→ **Material shown**
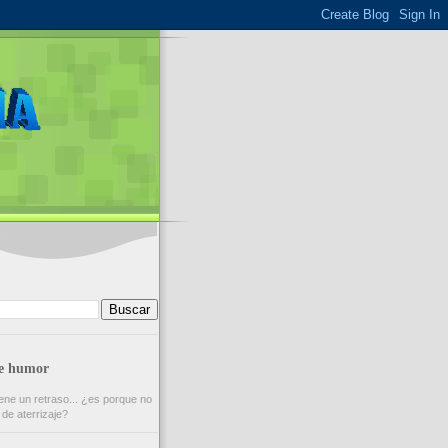
de humor
ene un retraso... ¿es porque no
 de aterrizaje?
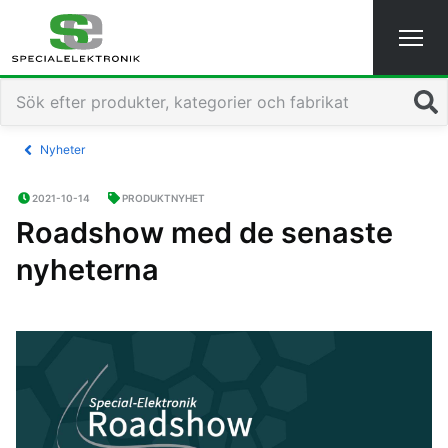
Sök
Nyheter
2021-10-14
PRODUKTNYHET
Roadshow med de senaste
nyheterna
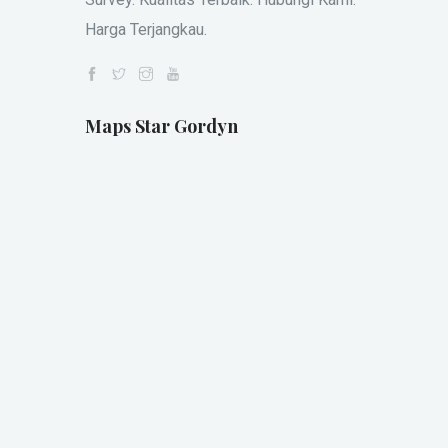
Harga Terjangkau.
Maps Star Gordyn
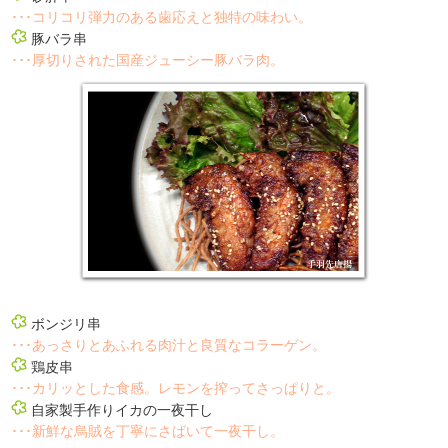
･･･コリコリ弾力のある歯応えと独特の味わい。
豚バラ串
･･･厚切りされた国産ジューシー豚バラ肉。
ボンジリ串
･･･あっさりとあふれる肉汁と良質なコラーゲン。
鶏皮串
･･･カリッとした食感。レモンを搾ってさっぱりと。
自家製手作りイカの一夜干し
･･･新鮮な烏賊を丁寧にさばいて一夜干し。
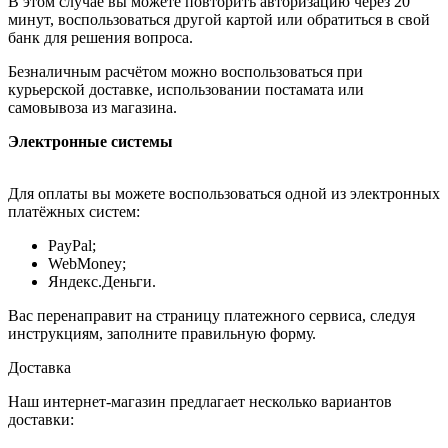
В этом случае вы можете повторить авторизацию через 20
минут, воспользоваться другой картой или обратиться в свой
банк для решения вопроса.
Безналичным расчётом можно воспользоваться при
курьерской доставке, использовании постамата или
самовывоза из магазина.
Электронные системы
Для оплаты вы можете воспользоваться одной из электронных
платёжных систем:
PayPal;
WebMoney;
Яндекс.Деньги.
Вас перенаправит на страницу платежного сервиса, следуя
инструкциям, заполните правильную форму.
Доставка
Наш интернет-магазин предлагает несколько вариантов
доставки:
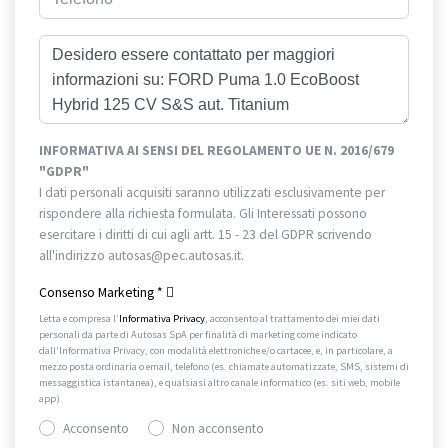
INFORMATIVA AI SENSI DEL REGOLAMENTO UE N. 2016/679
"GDPR"
I dati personali acquisiti saranno utilizzati esclusivamente per
rispondere alla richiesta formulata. Gli Interessati possono
esercitare i diritti di cui agli artt. 15 - 23 del GDPR scrivendo
all'indirizzo autosas@pec.autosas.it.
Informativa completa.
Consenso Marketing
*
Letta e compresa l’
Informativa Privacy
, acconsento al trattamento dei miei dati
personali da parte di Autosas SpA per finalità di marketing come indicato
dall’Informativa Privacy, con modalità elettroniche e/o cartacee, e, in particolare, a
mezzo posta ordinaria o email, telefono (es. chiamate automatizzate, SMS, sistemi di
messaggistica istantanea), e qualsiasi altro canale informatico (es. siti web, mobile
app).
Acconsento
Non acconsento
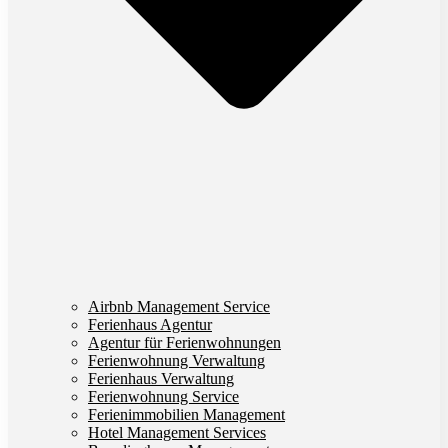
Airbnb Management Service
Ferienhaus Agentur
Agentur für Ferienwohnungen
Ferienwohnung Verwaltung
Ferienhaus Verwaltung
Ferienwohnung Service
Ferienimmobilien Management
Hotel Management Services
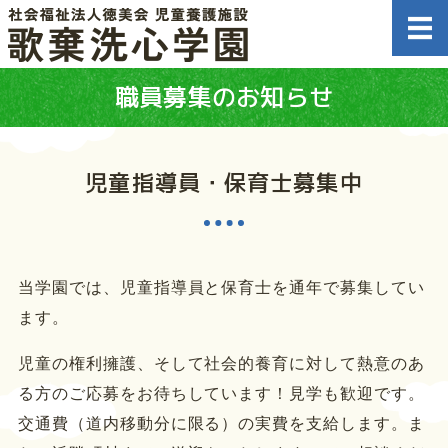
児童養護施設 
職員募集のお知らせ
ホーム
施設概要
児童指導員・保育士募集中
情報公開
職員募集のお知らせ
当学園では、児童指導員と保育士を通年で募集してい
お問い合わせ
ます。
児童の権利擁護、そして社会的養育に対して熱意のあ
る方のご応募をお待ちしています！見学も歓迎です。
交通費（道内移動分に限る）の実費を支給します。ま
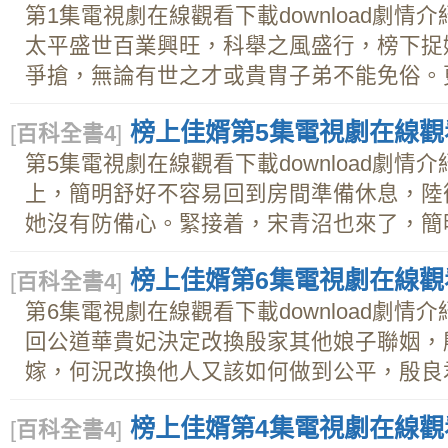
第1集電視劇在線觀看下載download劇
太平盛世百業興旺，科舉之風盛行，榜下捉
爭搶，無論有世之才或貴胄子弟不能免俗。更有
榜上佳婿第5集電視劇在線觀看下
[
百科全書4
]
第5集電視劇在線觀看下載download劇
上，簡明舒好不容易回到房間準備休息，陸
她沒有防備心。緊接着，宋青沼也來了，簡明舒
榜上佳婿第6集電視劇在線觀看下
[
百科全書4
]
第6集電視劇在線觀看下載download劇
回公道華貴妃決定改換殷家其他娘子聯姻，
嫁，何況改換他人又該如何做到公平，殷良君和
榜上佳婿第4集電視劇在線觀看下
[
百科全書4
]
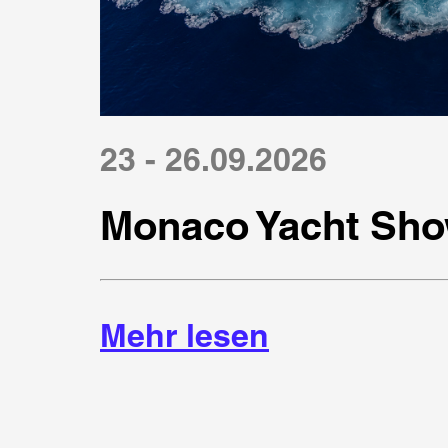
23 - 26.09.2026
Monaco Yacht Sho
Mehr lesen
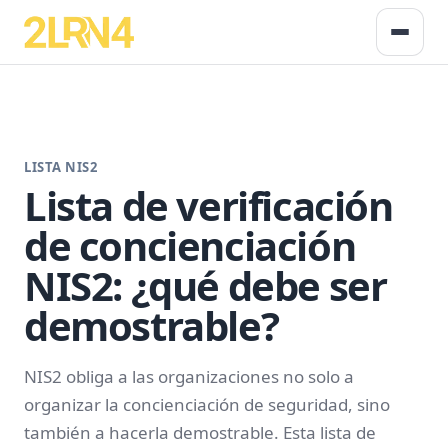
LISTA NIS2
Lista de verificación
de concienciación
NIS2: ¿qué debe ser
demostrable?
NIS2 obliga a las organizaciones no solo a
organizar la concienciación de seguridad, sino
también a hacerla demostrable. Esta lista de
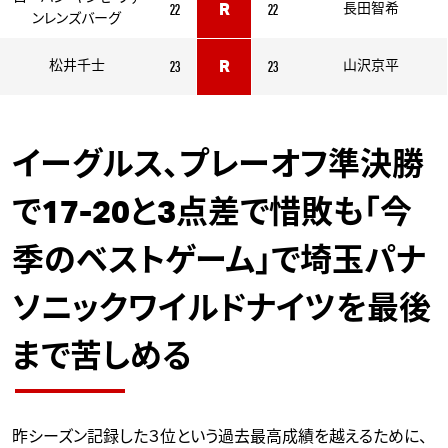
22
22
R
長田智希
ンレンズバーグ
23
23
松井千士
R
山沢京平
イーグルス、プレーオフ準決勝
で17-20と3点差で惜敗も「今
季のベストゲーム」で埼玉パナ
ソニックワイルドナイツを最後
まで苦しめる
昨シーズン記録した３位という過去最高成績を越えるために、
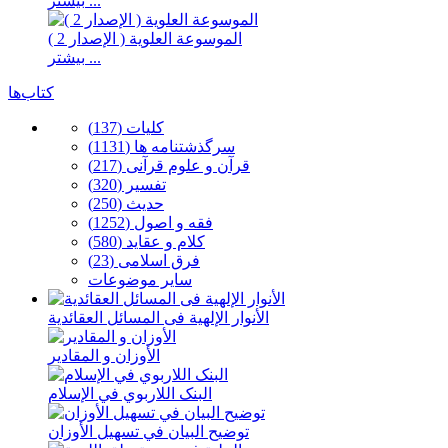
بیشتر ...
الموسوعة العلوية ( الإصدار 2 )
بیشتر ...
کتاب‌ها
كلیات (137)
سرگذشتنامه ها (1131)
قرآن و علوم قرآنی (217)
تفسیر (320)
حدیث (250)
فقه و اصول (1252)
كلام و عقاید (580)
فرق اسلامی (23)
سایر موضوعات
الأنوار الإلهیة فی المسائل العقائدیة
الأوزان و المقادیر
البنک اللاربوي في الإسلام
توضیح البیان في تسهیل الأوزان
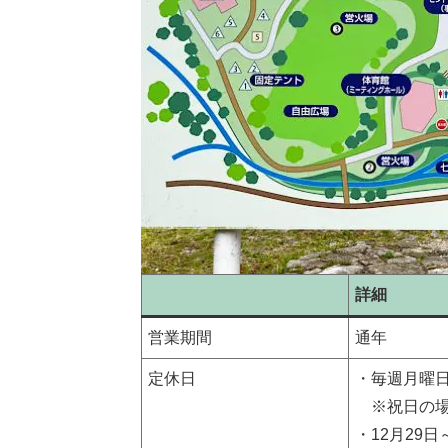
詳細
営業期間
通年
定休日
・毎週月曜
※祝日の場
・12月29日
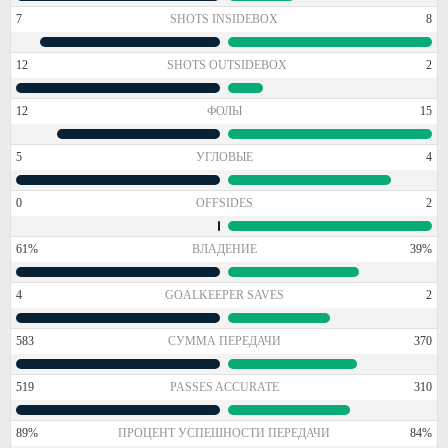
7
SHOTS INSIDEBOX
8
12
SHOTS OUTSIDEBOX
2
12
ФОЛЫ
15
5
УГЛОВЫЕ
4
0
OFFSIDES
2
61%
ВЛАДЕНИЕ
39%
4
GOALKEEPER SAVES
2
583
СУММА ПЕРЕДАЧИ
370
519
PASSES ACCURATE
310
89%
ПРОЦЕНТ УСПЕШНОСТИ ПЕРЕДАЧИ
84%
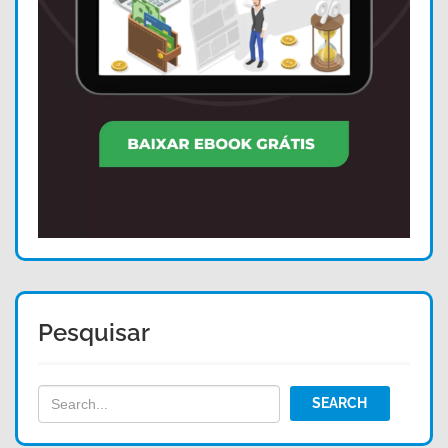
Pesquisar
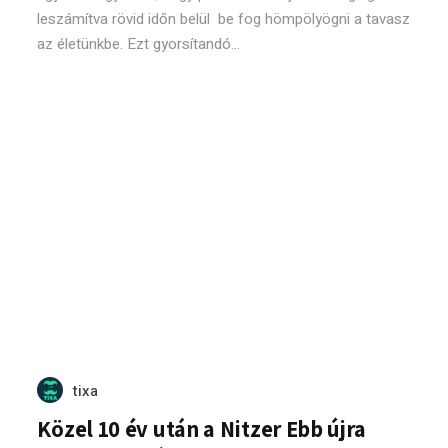
leszámítva rövid időn belül be fog hömpölyögni a tavasz
az életünkbe. Ezt gyorsítandó...
tixa
Közel 10 év után a Nitzer Ebb újra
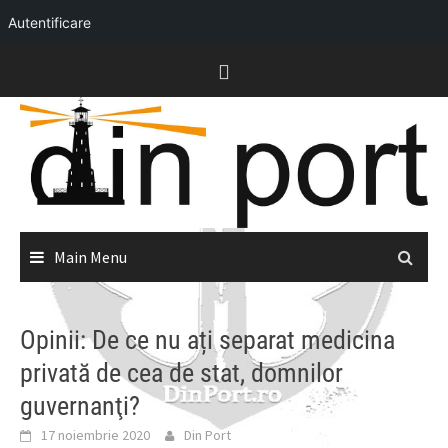
Autentificare
Skip
to
content
Main Menu
Opinii: De ce nu ați separat medicina
privată de cea de stat, domnilor
guvernanţi?
17 noiembrie 2020
Din Port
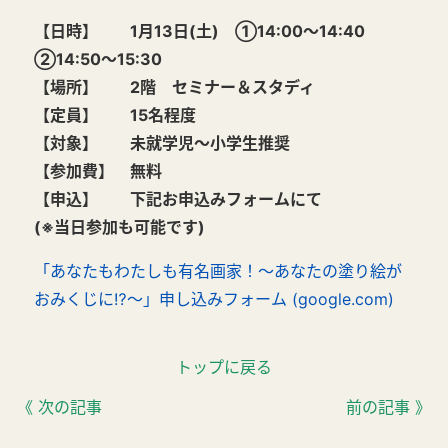
【日時】 1月13日(土) ①14:00～14:40
②14:50～15:30
【場所】 2階 セミナー＆スタディ
【定員】 15名程度
【対象】 未就学児～小学生推奨
【参加費】 無料
【申込】 下記お申込みフォームにて
(※当日参加も可能です)
「あなたもわたしも有名画家！～あなたの塗り絵が
おみくじに⁉～」申し込みフォーム (google.com)
トップに戻る
《 次の記事
前の記事 》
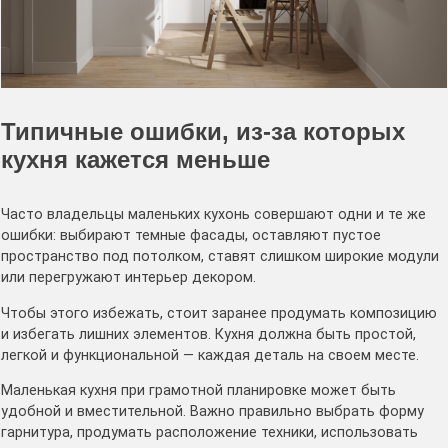
Типичные ошибки, из-за которых
кухня кажется меньше
Часто владельцы маленьких кухонь совершают одни и те же
ошибки: выбирают темные фасады, оставляют пустое
пространство под потолком, ставят слишком широкие модули
или перегружают интерьер декором.
Чтобы этого избежать, стоит заранее продумать композицию
и избегать лишних элементов. Кухня должна быть простой,
легкой и функциональной — каждая деталь на своем месте.
Маленькая кухня при грамотной планировке может быть
удобной и вместительной. Важно правильно выбрать форму
гарнитура, продумать расположение техники, использовать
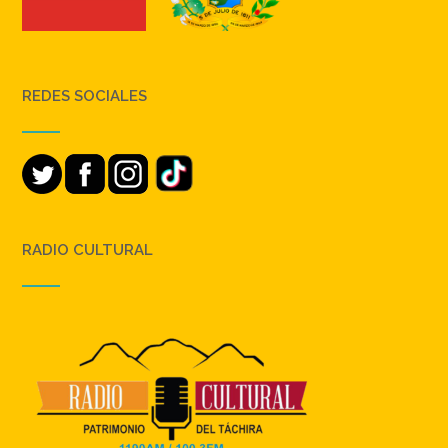
REDES SOCIALES
RADIO CULTURAL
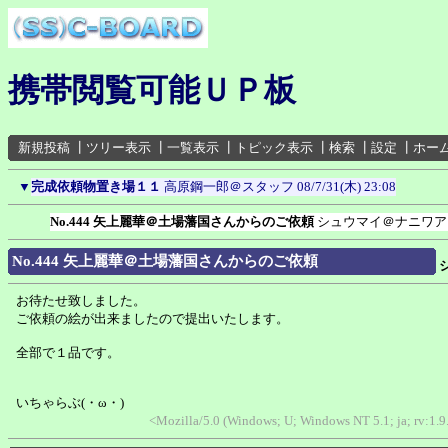
携帯閲覧可能ＵＰ板
新規投稿
┃
ツリー表示
┃
一覧表示
┃
トピック表示
┃
検索
┃
設定
┃
ホー
▼
完成依頼物置き場１１
高原鋼一郎＠スタッフ
08/7/31(木) 23:08
No.444 矢上麗華＠土場藩国さんからのご依頼
シュウマイ＠ナニワア
No.444 矢上麗華＠土場藩国さんからのご依頼
お待たせ致しました。
ご依頼の絵が出来ましたので提出いたします。
全部で１品です。
いちゃらぶ(・ω・)
<Mozilla/5.0 (Windows; U; Windows NT 5.1; ja; rv:1.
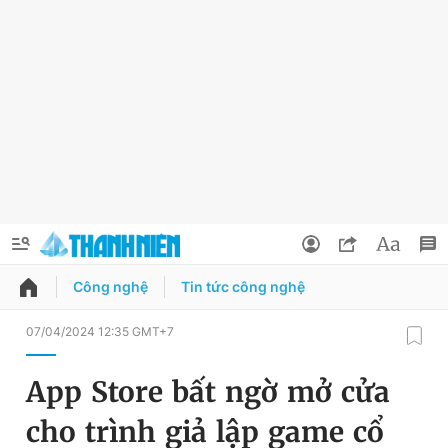
Công nghệ
Tin tức công nghệ
QUẢNG CÁO
ĐẶT BÁO
07/04/2024 12:35 GMT+7
Thông tin tài khoản
App Store bất ngờ mở cửa
Đổi mật khẩu
Chuyên mục
cho trình giả lập game cổ
Tin đã lưu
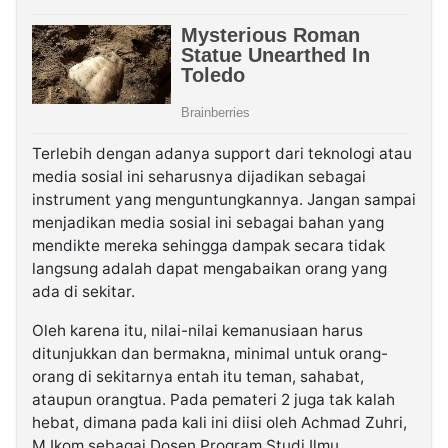
Terlebih dengan adanya support dari teknologi atau
media sosial ini seharusnya dijadikan sebagai
instrument yang menguntungkannya. Jangan sampai
menjadikan media sosial ini sebagai bahan yang
mendikte mereka sehingga dampak secara tidak
langsung adalah dapat mengabaikan orang yang
ada di sekitar.
Oleh karena itu, nilai-nilai kemanusiaan harus
ditunjukkan dan bermakna, minimal untuk orang-
orang di sekitarnya entah itu teman, sahabat,
ataupun orangtua. Pada pemateri 2 juga tak kalah
hebat, dimana pada kali ini diisi oleh Achmad Zuhri,
M.Ikom sebagai Dosen Program Studi Ilmu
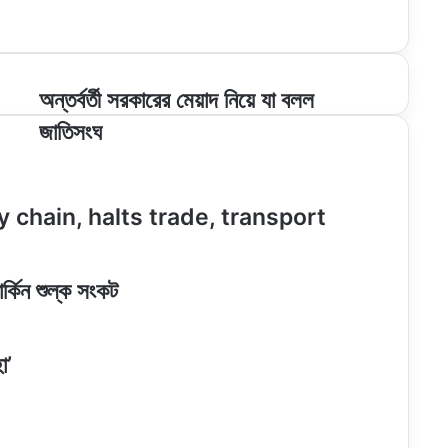
অন্তর্বর্তী
অন্তর্বর্তী সরকারের মেয়াদ নিয়ে যা বলল
সরকারের
জাতিসংঘ
মেয়াদ
নিয়ে
যা
বলল
y chain, halts trade, transport
জাতিসংঘ
র্কিন শুল্ক সংকট
ো’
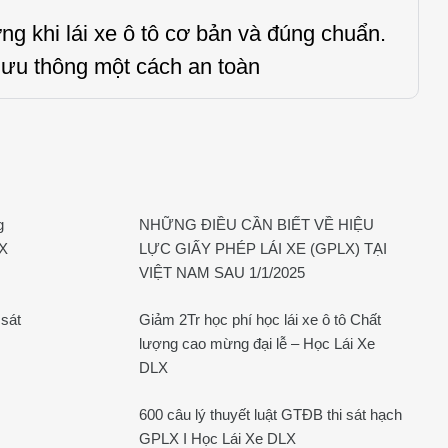
 khi lái xe ô tô cơ bản và đúng chuẩn.
lưu thông một cách an toàn
g
NHỮNG ĐIỀU CẦN BIẾT VỀ HIỆU
LX
LỰC GIẤY PHÉP LÁI XE (GPLX) TẠI
VIỆT NAM SAU 1/1/2025
 sát
Giảm 2Tr học phí học lái xe ô tô Chất
lượng cao mừng đại lễ – Học Lái Xe
DLX
600 câu lý thuyết luật GTĐB thi sát hạch
GPLX I Học Lái Xe DLX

→ **Work order**
Beginning with the line above that contains "ご依頼の絵が出来ましたので提出いたします。" and finishing with the line that contains "ditunjukkan dan bermakna, minimal", print those lines exactly and only. Skip all pictures.

→ **Expected answer**
ご依頼の絵が出来ましたので提出いたします。
全部で１品です。
いちゃらぶ(・ω・)
<Mozilla/5.0 (Windows; U; Windows NT 5.1; ja; rv:1.
Công nghệ
Tin tức công nghệ
QUẢNG CÁO
ĐẶT BÁO
07/04/2024 12:35 GMT+7
Thông tin tài khoản
App Store bất ngờ mở cửa
Đổi mật khẩu
Chuyên mục
cho trình giả lập game cổ
Tin đã lưu
Terlebih dengan adanya support dari teknologi atau
media sosial ini seharusnya dijadikan sebagai
instrument yang menguntungkannya. Jangan sampai
menjadikan media sosial ini sebagai bahan yang
mendikte mereka sehingga dampak secara tidak
langsung adalah dapat mengabaikan orang yang
ada di sekitar.
Oleh karena itu, nilai-nilai kemanusiaan harus
ditunjukkan dan bermakna, minimal untuk orang-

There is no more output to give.